Migrant advantage is the recurring empirical finding that, on most measurable outcomes — employment, marriage rates, educational attainment, lower welfare use, lower incarceration — migrants outperform both the population they have moved into and the population they left behind.

The pattern is well-documented across many migrations. It is not a comment on the migrants' inherent character; it is a statistical signature of selection. People who move are not a random sample of either origin or destination.

Why it matters

How it works

The mechanism is selection rather than transformation. Migration is expensive: it requires money for the move, information about the destination, willingness to leave kin, willingness to face cultural friction, and willingness to defer the payoff. Anyone capable of executing it is, on average, a person with above-baseline planning capacity, risk tolerance, and forward-orientation — three traits that correlate with most outcome measures in any society.

Wilkerson's evidence for the Great Migration is striking. Compared to Northern-born Black peers in the same cities in the 1960s, Southern Black migrants showed higher employment rates, higher marriage rates, higher rates of intact two-parent households, lower welfare use, and lower incarceration. The pattern held across decades and cities. The migrants were not, on the whole, the desperate or the broken — they were the ones who had managed to plan and execute a major move under difficult conditions.

The same pattern shows up across radically different migrations: nineteenth-century Italian emigration, twentieth-century Caribbean migration to the United Kingdom, twenty-first-century African migration to Europe, internal rural-to-urban migration in China.
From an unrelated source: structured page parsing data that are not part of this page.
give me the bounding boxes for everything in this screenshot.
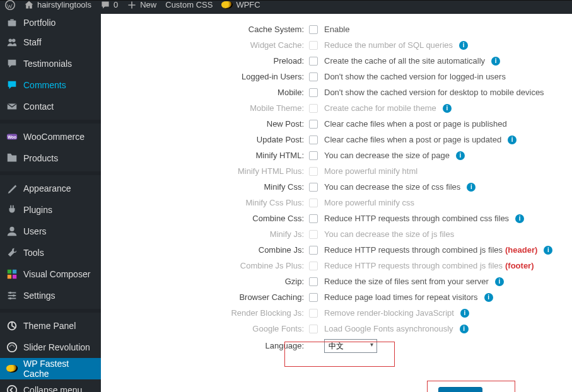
checkbox-combine-js[interactable]	[309, 246, 318, 255]
checkbox-combine-js-plus	[309, 262, 318, 270]
testimonials-icon	[6, 58, 18, 69]
home-icon	[24, 0, 34, 10]
setting-row-new-post: New Post:Clear cache files when a post o…	[101, 116, 572, 132]
sidebar-item-settings[interactable]: Settings	[0, 285, 101, 306]
setting-description: Reduce the size of files sent from your …	[324, 277, 489, 286]
checkbox-gzip[interactable]	[309, 277, 318, 286]
setting-label: Minify Js:	[101, 229, 309, 239]
checkbox-minify-html[interactable]	[309, 151, 318, 160]
checkbox-mobile[interactable]	[309, 88, 318, 97]
sidebar-item-appearance[interactable]: Appearance	[0, 178, 101, 199]
setting-description: Remove render-blocking JavaScript	[324, 308, 454, 318]
sidebar-item-label: Collapse menu	[23, 385, 82, 392]
checkbox-cache-system[interactable]	[309, 25, 318, 34]
new-content[interactable]: New	[127, 0, 156, 10]
sidebar-item-label: Appearance	[23, 183, 71, 193]
setting-row-minify-css-plus: Minify Css Plus:More powerful minify css	[101, 195, 572, 210]
submit-button[interactable]: Submit	[438, 387, 482, 392]
checkbox-preload[interactable]	[309, 57, 318, 66]
setting-label: Mobile:	[101, 88, 309, 97]
info-icon[interactable]	[515, 214, 524, 223]
checkbox-render-blocking-js	[309, 309, 318, 318]
custom-css[interactable]: Custom CSS	[165, 0, 213, 9]
info-icon[interactable]	[544, 246, 552, 255]
info-icon[interactable]	[495, 277, 504, 286]
setting-description: Reduce page load times for repeat visito…	[324, 292, 478, 302]
sidebar-item-staff[interactable]: Staff	[0, 32, 101, 53]
wordpress-icon	[5, 0, 15, 10]
info-icon[interactable]	[460, 325, 469, 333]
svg-rect-13	[8, 275, 11, 279]
checkbox-minify-css[interactable]	[309, 183, 318, 192]
svg-rect-12	[13, 270, 16, 274]
language-label: Language:	[101, 341, 309, 350]
sidebar-item-label: Testimonials	[23, 59, 72, 69]
info-icon[interactable]	[459, 41, 468, 50]
setting-label: New Post:	[101, 119, 309, 129]
language-select[interactable]: 中文	[324, 339, 377, 353]
checkbox-new-post[interactable]	[309, 120, 318, 129]
setting-description: Enable	[324, 25, 349, 34]
plus-icon	[127, 0, 137, 10]
sidebar-item-plugins[interactable]: Plugins	[0, 199, 101, 221]
sidebar-item-comments[interactable]: Comments	[0, 74, 101, 96]
setting-row-cache-system: Cache System:Enable	[101, 21, 572, 37]
setting-label: Google Fonts:	[101, 324, 309, 333]
checkbox-combine-css[interactable]	[309, 214, 318, 223]
sidebar-item-contact[interactable]: Contact	[0, 96, 101, 117]
sidebar-item-users[interactable]: Users	[0, 221, 101, 242]
wpfc-toolbar[interactable]: WPFC	[221, 0, 260, 9]
setting-description: Clear cache files when a post or page is…	[324, 135, 501, 144]
info-icon[interactable]	[467, 183, 476, 192]
setting-row-logged-in: Logged-in Users:Don't show the cached ve…	[101, 69, 572, 84]
new-label: New	[140, 0, 156, 9]
setting-row-widget-cache: Widget Cache:Reduce the number of SQL qu…	[101, 37, 572, 53]
info-icon[interactable]	[491, 57, 500, 66]
sidebar-item-label: Settings	[23, 291, 55, 301]
checkbox-browser-caching[interactable]	[309, 293, 318, 302]
wp-logo[interactable]	[5, 0, 15, 10]
info-icon[interactable]	[484, 293, 493, 302]
sidebar-item-label: Plugins	[23, 205, 52, 215]
sidebar-item-label: WP Fastest Cache	[23, 359, 95, 379]
setting-description: Load Google Fonts asynchronously	[324, 324, 453, 333]
sidebar-item-products[interactable]: Products	[0, 147, 101, 169]
sidebar-item-label: Theme Panel	[23, 321, 76, 331]
setting-label: Preload:	[101, 56, 309, 66]
sidebar-item-wp-fastest-cache[interactable]: WP Fastest Cache	[0, 358, 101, 379]
sidebar-item-visual-composer[interactable]: Visual Composer	[0, 263, 101, 285]
sidebar-item-collapse[interactable]: Collapse menu	[0, 379, 101, 392]
sidebar-item-woocommerce[interactable]: WooWooCommerce	[0, 126, 101, 147]
setting-label: Gzip:	[101, 277, 309, 286]
sidebar-item-testimonials[interactable]: Testimonials	[0, 53, 101, 74]
info-icon[interactable]	[456, 151, 465, 160]
setting-label: Minify Css:	[101, 182, 309, 192]
users-icon	[6, 226, 18, 237]
comments-bubble[interactable]: 0	[100, 0, 118, 10]
setting-row-render-blocking-js: Render Blocking Js:Remove render-blockin…	[101, 305, 572, 321]
svg-point-10	[9, 227, 14, 231]
cheetah-icon	[221, 1, 233, 9]
setting-row-preload: Preload:Create the cache of all the site…	[101, 53, 572, 69]
setting-label: Minify HTML:	[101, 151, 309, 160]
info-icon[interactable]	[443, 104, 452, 113]
comment-count: 0	[114, 0, 118, 9]
sidebar-item-slider-revolution[interactable]: Slider Revolution	[0, 337, 101, 358]
setting-row-mobile: Mobile:Don't show the cached version for…	[101, 84, 572, 100]
sidebar-item-portfolio[interactable]: Portfolio	[0, 14, 101, 32]
sidebar-item-theme-panel[interactable]: Theme Panel	[0, 315, 101, 337]
info-icon[interactable]	[460, 309, 469, 318]
checkbox-update-post[interactable]	[309, 135, 318, 144]
setting-row-minify-js: Minify Js:You can decrease the size of j…	[101, 226, 572, 242]
sidebar-item-tools[interactable]: Tools	[0, 242, 101, 263]
setting-description: More powerful minify css	[324, 198, 414, 207]
setting-description: Create cache for mobile theme	[324, 103, 436, 113]
sidebar-item-label: Staff	[23, 37, 42, 47]
info-icon[interactable]	[508, 135, 517, 144]
checkbox-logged-in[interactable]	[309, 72, 318, 81]
setting-row-combine-js-plus: Combine Js Plus:Reduce HTTP requests thr…	[101, 258, 572, 274]
site-name-label: hairstylingtools	[37, 0, 91, 9]
comments-icon	[6, 79, 18, 91]
site-name[interactable]: hairstylingtools	[24, 0, 91, 10]
checkbox-google-fonts	[309, 325, 318, 333]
In each case the migrants outperform both ends — at least in the first generation.

The fade is also consistent. By the second generation, the descendants of migrants have lived in destination conditions all their lives. Whatever raw selection advantage their parents brought no longer shows up as a measurable gap, because the children are competing under the same conditions as everyone else. By the third generation, the migrant family is statistically indistinguishable from the surrounding population of the same demographic group.

The political implications are significant and frequently obscured. Migrant communities are routinely depicted as a burden on the receiving society; the empirical record more often shows them paying disproportionate taxes, committing fewer crimes, and using fewer public benefits than the comparable native-born population. The gap between the data and the narrative is itself a research subject.